Insights into the Measurement of Neutron Star Equations of State Using Gravitational Waves

This paper, authored by Jocelyn S. Read et al., explores the utilization of gravitational wave (GW) observations to determine the equation of state (EOS) of neutron stars. The focus is on quantifying the deviations of gravitational waveforms from the point-particle (PP) approximation observed during the late inspiral phase of binary neutron star (BNS) mergers.

The paper employs numerical simulations to examine how variations in the EOS, particularly its stiffness, affect gravitational wave forms. Previous propositions suggested utilizing effective cutoff frequencies to limit the EOS. However, this paper posits that a more accurate approach involves measuring the deviations in gravitational wave phase evolution during finite size effects in the late inspiral stage. The simulations aim to estimate the point at which gravitational waveforms become distinguishable from a point-particle model at effective distances of up to 100 Mpc.

Results indicate that gravitational wave observations between 500-1000 Hz hold significant potential for constraining EOS pressure and radius. The authors estimate that neutron star radii can be measured with an accuracy of approximately 1 km at 100 Mpc, providing realistic equations of state. Observational scenarios assume detectors like Advanced LIGO in broadband and narrowband configurations, with noise considerations aligned with optimal orientations and luminosity distances.

Key Observations

1. Numerical Methodology: The paper uses simulations based on the Shibata and Uryū evolution codes, which cover the final orbits and merger phases of neutron star binaries. This involves modeling neutron star matter with a parameterized EOS, where the core's stiffness is varied while keeping certain parameters constant, such as adiabatic indices.
2. EOS and Parameters: The EOS is parameterized using a piecewise polytropic model, which captures the behavior of realistic EOS. The pressure $p_1$ and compactness $GM/c^2R$ proved decisive in determining tidal effects. Various polytrope models (2H, H, HB, B, and 2B) represent different EOS softness or stiffness, revealing that the stiffness profoundly influences waveform deviations.
3. Frequency Spectrum Analysis: Fourier transforms of the numerical waveforms show that significant EOS-induced departures commence at frequencies between 700-1000 Hz.

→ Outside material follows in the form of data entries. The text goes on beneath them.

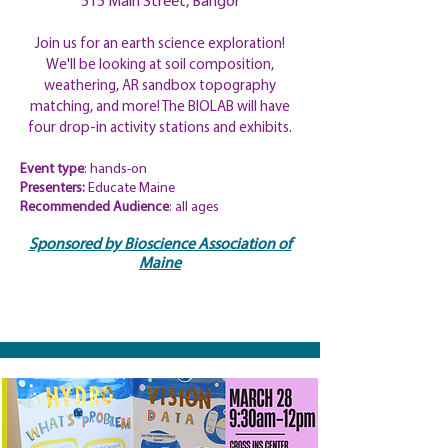
515 Main Street, Bangor
Join us for an earth science exploration!
We'll be looking at soil composition,
weathering, AR sandbox topography
matching, and more! The BIOLAB will have
four drop-in activity stations and exhibits.
Event type
: hands-on
Presenters:
Educate Maine
​Recommended Audience
: all ages
Sponsored by Bioscience Association of
Maine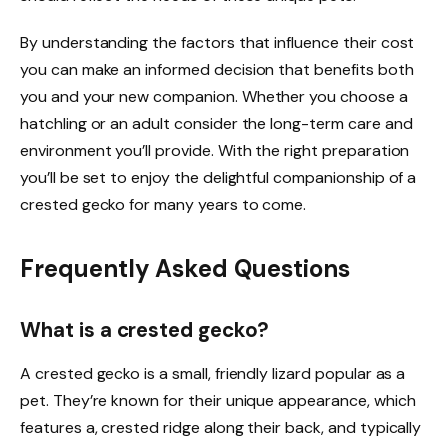
By understanding the factors that influence their cost
you can make an informed decision that benefits both
you and your new companion. Whether you choose a
hatchling or an adult consider the long-term care and
environment you’ll provide. With the right preparation
you’ll be set to enjoy the delightful companionship of a
crested gecko for many years to come.
Frequently Asked Questions
What is a crested gecko?
A crested gecko is a small, friendly lizard popular as a
pet. They’re known for their unique appearance, which
features a, crested ridge along their back, and typically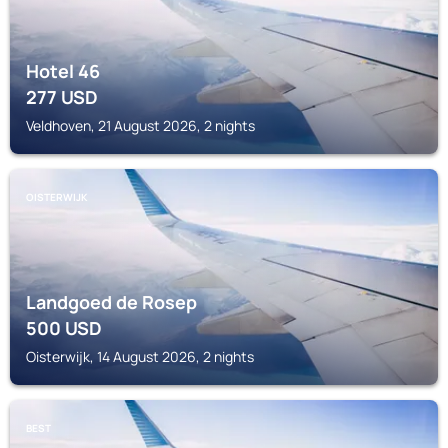
Hotel 46
277
USD
Veldhoven, 21 August 2026, 2 nights
OISTERWIJK
Landgoed de Rosep
500
USD
Oisterwijk, 14 August 2026, 2 nights
BEST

The calculated spectrum is matched against detector noise spectra, evaluating Advanced LIGO noise configurations and the anticipated noise for the Einstein Telescope.
4. Detectability and Accuracy: The effectiveness of measuring EOS-induced effects depends on detector configurations. With Advanced LIGO's broadband configuration, the EOS effects are detectable at around 100 Mpc. Narrowband configurations centered at frequencies typical for pulsar detection also show promise. The potential to narrowfully estimate neutron star radii and core pressures from GW measurements is emphasized as highly significant for astrophysical research.
5. Parametric Sensitivity: By evaluating waveform gradients within the parameter space, the paper estimates that the pressure parameter $p_1$ at a certain density can be measured with notable accuracy. This is compelling for neutron star astrophysics, signifying improved understandings of the star's internal structure and size determination with gravitational wave observations.

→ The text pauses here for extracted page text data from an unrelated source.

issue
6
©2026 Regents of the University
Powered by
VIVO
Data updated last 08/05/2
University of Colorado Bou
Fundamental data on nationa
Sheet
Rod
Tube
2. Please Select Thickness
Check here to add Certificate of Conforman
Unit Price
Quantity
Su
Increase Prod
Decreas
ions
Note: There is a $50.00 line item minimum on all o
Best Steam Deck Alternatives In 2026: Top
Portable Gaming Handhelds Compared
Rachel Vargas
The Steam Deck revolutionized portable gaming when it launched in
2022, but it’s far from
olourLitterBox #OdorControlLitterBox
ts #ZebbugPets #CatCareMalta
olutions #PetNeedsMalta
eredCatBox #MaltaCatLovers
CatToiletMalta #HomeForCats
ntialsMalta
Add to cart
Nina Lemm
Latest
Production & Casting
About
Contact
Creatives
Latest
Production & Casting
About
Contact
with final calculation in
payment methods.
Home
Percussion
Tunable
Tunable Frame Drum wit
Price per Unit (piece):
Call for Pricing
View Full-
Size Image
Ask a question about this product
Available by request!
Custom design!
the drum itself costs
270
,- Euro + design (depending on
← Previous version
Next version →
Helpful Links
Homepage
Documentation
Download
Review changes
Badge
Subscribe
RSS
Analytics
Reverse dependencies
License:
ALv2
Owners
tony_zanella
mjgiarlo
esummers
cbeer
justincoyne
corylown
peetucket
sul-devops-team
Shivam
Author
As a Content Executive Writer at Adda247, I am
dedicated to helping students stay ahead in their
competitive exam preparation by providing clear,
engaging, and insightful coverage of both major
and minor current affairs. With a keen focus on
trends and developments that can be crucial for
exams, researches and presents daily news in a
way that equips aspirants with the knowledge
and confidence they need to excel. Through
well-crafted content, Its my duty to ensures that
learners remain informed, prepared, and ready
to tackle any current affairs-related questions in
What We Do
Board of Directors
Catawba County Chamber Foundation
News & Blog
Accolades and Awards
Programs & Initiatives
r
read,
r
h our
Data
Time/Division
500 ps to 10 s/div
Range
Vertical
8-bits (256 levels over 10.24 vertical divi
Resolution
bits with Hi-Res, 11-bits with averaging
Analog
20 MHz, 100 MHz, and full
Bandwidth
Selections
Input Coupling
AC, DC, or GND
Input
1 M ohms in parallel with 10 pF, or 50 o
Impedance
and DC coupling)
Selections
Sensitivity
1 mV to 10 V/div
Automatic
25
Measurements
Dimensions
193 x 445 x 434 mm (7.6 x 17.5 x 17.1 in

Implications and Future Directions

The paper presents compelling evidence for the use of advanced gravitational wave detectors to experimentally interrogate neutron star EOS characteristics. Potential future developments include expanding the parameter space coverage, reducing numerical noise, and transcending current simulation limits to achieve even more refined waveform predictions.

Significantly, the paper highlights the reliance on numerical simulations to enhance waveform templates, which consequently might improve source parameter inference from future gravitational wave detections. Understanding neutron star EOS via gravitational waves could critically impact theoretical astrophysics by providing empirical data to support or refine existing models of dense matter physics. The potential advancements in this avenue underscore an exciting frontier in GW astronomy with broad implications for the paper of ultra-dense nuclear material.